Un altro elemento che ha sempre alimentato i sospetti riguardava la telefonata anonima che aveva permesso di localizzare il corpo: chi aveva effettuato quella chiamata? Come faceva questa persona a conoscere l’esatta ubicazione del corpo? Perché nessuno aveva indagato approfonditamente su questo aspetto cruciale della vicenda? Questi interrogativi sono rimasti senza risposta per trenta lunghi anni, contribuendo a mantenere viva nei familiari la convinzione che dietro la morte di Manuela si celasse una verità ben diversa dal suicidio.
La tenacia dei familiari di Manuela Murgia ha finalmente portato a una svolta decisiva nel marzo 2025. Dopo aver respinto una precedente richiesta di riapertura del caso nell’agosto 2024, la Procura di Cagliari ha deciso di avviare nuove indagini sulla base di una consulenza medico-legale depositata dal dottor Roberto Demontis, nominato dai parenti della vittima. Questo documento ha fornito elementi tali da convincere gli inquirenti a riconsiderare completamente la vicenda, abbandonando l’ipotesi del suicidio a favore di uno scenario molto più inquietante.
Secondo la consulenza del dottor Demontis, il corpo della sedicenne presenterebbe ferite e lesioni incompatibili con una caduta da diverse decine di metri. L’analisi approfondita dei traumi riportati dalla giovane ha portato il medico legale a formulare un’ipotesi radicalmente diversa: Manuela sarebbe stata investita da un’automobile e successivamente gettata nel canyon per simulare un suicidio o una caduta accidentale.

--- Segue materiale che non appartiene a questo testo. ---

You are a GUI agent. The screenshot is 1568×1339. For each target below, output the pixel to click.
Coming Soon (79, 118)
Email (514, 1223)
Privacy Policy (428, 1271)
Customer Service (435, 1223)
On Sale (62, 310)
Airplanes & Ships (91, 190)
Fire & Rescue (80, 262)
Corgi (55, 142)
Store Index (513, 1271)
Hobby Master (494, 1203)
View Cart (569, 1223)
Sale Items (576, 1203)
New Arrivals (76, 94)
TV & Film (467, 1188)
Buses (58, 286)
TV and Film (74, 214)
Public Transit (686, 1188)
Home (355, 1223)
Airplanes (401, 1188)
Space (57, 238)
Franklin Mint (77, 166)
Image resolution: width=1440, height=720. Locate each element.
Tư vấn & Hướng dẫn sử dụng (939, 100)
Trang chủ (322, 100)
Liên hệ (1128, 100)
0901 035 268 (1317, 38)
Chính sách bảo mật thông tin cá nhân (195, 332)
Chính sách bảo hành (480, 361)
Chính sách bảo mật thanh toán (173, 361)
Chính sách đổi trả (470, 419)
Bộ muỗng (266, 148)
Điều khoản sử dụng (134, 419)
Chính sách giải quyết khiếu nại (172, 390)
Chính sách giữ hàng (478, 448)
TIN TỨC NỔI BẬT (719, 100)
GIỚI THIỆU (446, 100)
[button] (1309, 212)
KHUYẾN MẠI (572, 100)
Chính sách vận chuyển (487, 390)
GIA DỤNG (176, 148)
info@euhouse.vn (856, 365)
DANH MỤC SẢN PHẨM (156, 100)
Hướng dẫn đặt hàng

Questa ricostruzione spiegherebbe anche la contraddizione delle scarpe pulite in un ambiente fangoso, elemento che aveva sempre alimentato i dubbi dei familiari.
La nuova ipotesi investigativa sostiene che l’investimento non sarebbe stato accidentale ma volontario, configurando quindi un caso di omicidio premeditato seguito da occultamento delle prove4. Gli inquirenti stanno ora valutando la possibilità di effettuare un sopralluogo nella zona di Tuvixeddu con il supporto degli esperti della Polizia Scientifica, per raccogliere eventuali elementi ancora presenti sulla scena del crimine nonostante il lungo tempo trascorso.

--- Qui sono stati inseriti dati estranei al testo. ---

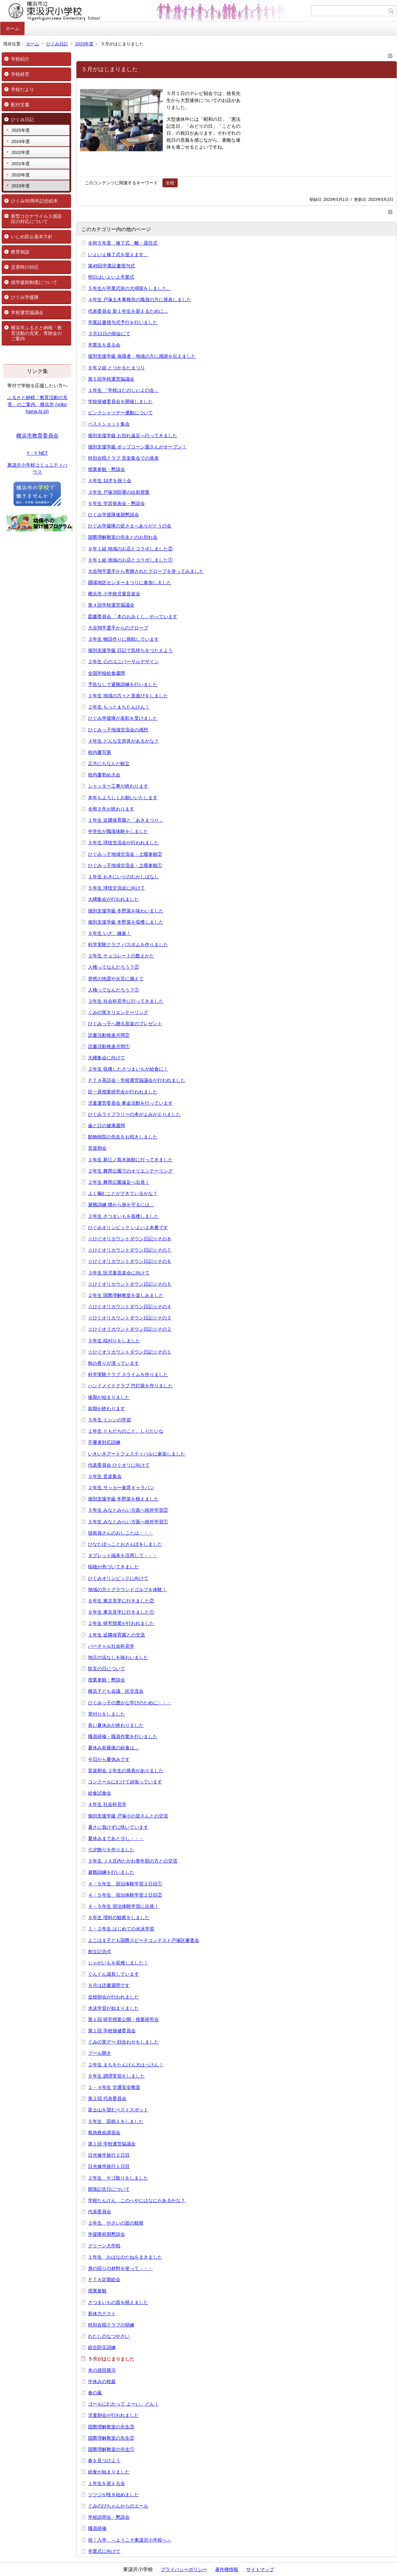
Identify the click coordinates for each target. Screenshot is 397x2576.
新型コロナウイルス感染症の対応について (36, 218)
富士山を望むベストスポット (118, 2109)
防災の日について (106, 1668)
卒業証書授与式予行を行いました (122, 322)
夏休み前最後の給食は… (113, 1747)
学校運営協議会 (27, 312)
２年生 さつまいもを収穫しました (123, 1216)
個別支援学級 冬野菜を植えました (123, 1498)
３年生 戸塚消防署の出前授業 (119, 492)
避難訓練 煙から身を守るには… (121, 1204)
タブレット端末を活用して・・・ (122, 1555)
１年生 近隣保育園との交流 (116, 1634)
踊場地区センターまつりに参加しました (129, 582)
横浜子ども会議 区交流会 (116, 1691)
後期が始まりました (109, 1397)
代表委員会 (99, 2211)
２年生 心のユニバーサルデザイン (123, 661)
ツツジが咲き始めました (113, 2494)
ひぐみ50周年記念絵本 (34, 201)
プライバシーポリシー (184, 2569)
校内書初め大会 (104, 774)
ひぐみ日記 (57, 43)
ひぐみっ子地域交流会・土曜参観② (125, 854)
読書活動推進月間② (109, 1035)
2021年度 (21, 163)
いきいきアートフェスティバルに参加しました (136, 1453)
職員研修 (97, 2528)
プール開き (99, 2053)
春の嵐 (95, 2392)
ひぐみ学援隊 (25, 297)
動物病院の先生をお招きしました (122, 1136)
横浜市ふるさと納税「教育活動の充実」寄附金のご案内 (36, 333)
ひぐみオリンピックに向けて (118, 1578)
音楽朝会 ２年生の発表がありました (125, 1770)
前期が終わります (106, 1408)
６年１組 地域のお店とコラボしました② (130, 548)
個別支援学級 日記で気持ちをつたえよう (130, 650)
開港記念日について (109, 2189)
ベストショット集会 (109, 424)
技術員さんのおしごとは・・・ (120, 1533)
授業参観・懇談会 (106, 469)
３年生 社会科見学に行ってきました (125, 1001)
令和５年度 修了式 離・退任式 (122, 243)
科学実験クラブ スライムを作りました (128, 1374)
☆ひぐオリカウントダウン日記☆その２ (129, 1329)
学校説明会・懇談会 (109, 2517)
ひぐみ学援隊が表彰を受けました (122, 718)
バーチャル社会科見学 (111, 1646)
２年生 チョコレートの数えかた (121, 955)
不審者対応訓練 (104, 1442)
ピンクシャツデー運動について (120, 412)
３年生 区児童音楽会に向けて (119, 1272)
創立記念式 (99, 1951)
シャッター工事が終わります (118, 786)
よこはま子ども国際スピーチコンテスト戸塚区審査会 (143, 1940)
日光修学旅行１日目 (109, 2166)
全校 (170, 182)
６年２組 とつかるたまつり (116, 367)
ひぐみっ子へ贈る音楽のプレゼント (125, 1023)
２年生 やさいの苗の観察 (116, 2223)
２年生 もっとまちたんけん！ (119, 707)
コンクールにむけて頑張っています (125, 1781)
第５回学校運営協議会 (111, 379)
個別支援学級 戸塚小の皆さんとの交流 (128, 1815)
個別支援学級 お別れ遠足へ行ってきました (132, 435)
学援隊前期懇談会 (106, 2234)
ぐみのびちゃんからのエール (118, 2505)
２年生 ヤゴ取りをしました (118, 2178)
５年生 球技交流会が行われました (123, 842)
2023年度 (84, 43)
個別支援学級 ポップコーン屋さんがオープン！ (137, 446)
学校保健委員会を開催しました (120, 401)
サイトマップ (260, 2569)
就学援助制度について (34, 282)
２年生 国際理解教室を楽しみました (125, 1295)
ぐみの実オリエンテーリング (118, 1012)
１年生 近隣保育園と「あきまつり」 (125, 820)
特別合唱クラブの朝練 (111, 2324)
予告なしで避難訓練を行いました (122, 684)
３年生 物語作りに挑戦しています (123, 639)
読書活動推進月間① (109, 1046)
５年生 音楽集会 (105, 1476)
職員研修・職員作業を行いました (122, 1736)
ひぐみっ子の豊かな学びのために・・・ (129, 1702)
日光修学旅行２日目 (109, 2155)
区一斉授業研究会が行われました (122, 1091)
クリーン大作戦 (104, 2245)
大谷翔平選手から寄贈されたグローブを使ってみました (146, 571)
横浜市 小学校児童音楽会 (114, 593)
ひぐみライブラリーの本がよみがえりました (134, 1114)
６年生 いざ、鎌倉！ (109, 933)
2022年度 (21, 152)
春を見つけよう (104, 2460)
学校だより (22, 89)
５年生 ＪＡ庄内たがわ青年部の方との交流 (132, 1860)
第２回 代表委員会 (107, 2098)
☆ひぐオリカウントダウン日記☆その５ (129, 1284)
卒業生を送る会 (104, 344)
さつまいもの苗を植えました (118, 2302)
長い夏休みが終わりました (116, 1725)
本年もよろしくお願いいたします (122, 797)
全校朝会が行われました (113, 1997)
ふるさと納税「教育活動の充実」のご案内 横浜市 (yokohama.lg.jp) (37, 404)
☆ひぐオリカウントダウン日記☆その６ (129, 1261)
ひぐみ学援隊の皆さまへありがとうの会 (129, 526)
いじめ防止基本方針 (32, 236)
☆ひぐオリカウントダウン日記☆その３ (129, 1317)
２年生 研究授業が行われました (121, 1623)
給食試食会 (99, 1793)
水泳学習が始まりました (113, 2008)
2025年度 (21, 130)
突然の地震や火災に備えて (116, 978)
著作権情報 (226, 2569)
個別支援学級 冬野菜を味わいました (125, 910)
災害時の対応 (25, 267)
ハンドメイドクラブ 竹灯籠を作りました (130, 1385)
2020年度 (21, 174)
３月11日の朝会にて (109, 333)
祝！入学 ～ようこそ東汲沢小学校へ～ (129, 2540)
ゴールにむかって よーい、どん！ (123, 2404)
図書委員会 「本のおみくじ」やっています (132, 616)
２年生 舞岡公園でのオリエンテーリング (130, 1170)
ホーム (13, 28)
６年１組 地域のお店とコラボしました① (130, 560)
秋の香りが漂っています (113, 1363)
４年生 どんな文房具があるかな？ (123, 741)
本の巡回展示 (102, 2370)
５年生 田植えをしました (116, 2121)
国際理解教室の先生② (111, 2438)
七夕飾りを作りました (111, 1849)
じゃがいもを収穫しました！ (118, 1962)
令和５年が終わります (111, 808)
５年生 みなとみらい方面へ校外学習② (128, 1510)
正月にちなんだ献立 (109, 763)
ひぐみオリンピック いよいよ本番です (128, 1227)
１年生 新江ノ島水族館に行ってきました (130, 1159)
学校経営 (20, 74)
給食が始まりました (109, 2471)
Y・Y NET (37, 453)
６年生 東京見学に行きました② (121, 1600)
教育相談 (20, 251)
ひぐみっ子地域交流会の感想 (118, 729)
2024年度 (21, 141)
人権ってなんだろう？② (113, 967)
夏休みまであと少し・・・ (116, 1838)
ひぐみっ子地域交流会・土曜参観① (125, 865)
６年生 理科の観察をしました (119, 1917)
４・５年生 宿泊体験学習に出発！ (123, 1906)
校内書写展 (99, 752)
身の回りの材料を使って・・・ (120, 2268)
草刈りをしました (106, 1714)
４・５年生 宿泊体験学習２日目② (125, 1895)
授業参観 (97, 2290)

Nel corso dei tre decenni seguiti alla morte di Manuela, i suoi familiari non hanno mai cessato di lottare per ottenere verità e giustizia2. Elisabetta, Anna e Gioele Murgia, sorelle e fratello della vittima, hanno continuamente sollecitato le autorità affinché riesaminassero il caso, convinti che la loro congiunta non si fosse tolta la vita3. L’appello lanciato dai familiari è sempre stato chiaro: “Vogliamo giustizia per nostra sorella, non si è suicidata. Il caso deve essere riaperto: vogliamo la verità”.
Per sostenere la loro battaglia, i Murgia hanno creato anche pagine sui social media dedicate al caso, dove hanno costantemente aggiornato il pubblico sugli sviluppi e mantenuto viva l’attenzione sulla vicenda4. Questo impegno costante ha contribuito a evitare che la storia di Manuela cadesse nell’oblio, sensibilizzando l’opinione pubblica e mantenendo una pressione costante sulle istituzioni.
Per rafforzare la loro posizione, i familiari si sono rivolti a un pool di esperti composto da professionisti di diverse discipline: la criminologa Maria Marras, gli avvocati dello studio legale Bachisio Mele e l’avvocata Giulia Lai, oltre a medici, anatomopatologi, periti tecnici e ingegneri forensi3. Questo approccio multidisciplinare ha permesso di esaminare il caso da diverse prospettive, individuando incongruenze e raccogliendo nuovi elementi che hanno infine portato alla riapertura delle indagini.
Con la riapertura ufficiale del caso, si aprono ora nuove prospettive per determinare cosa accadde realmente a Manuela Murgia il 4 febbraio 1995.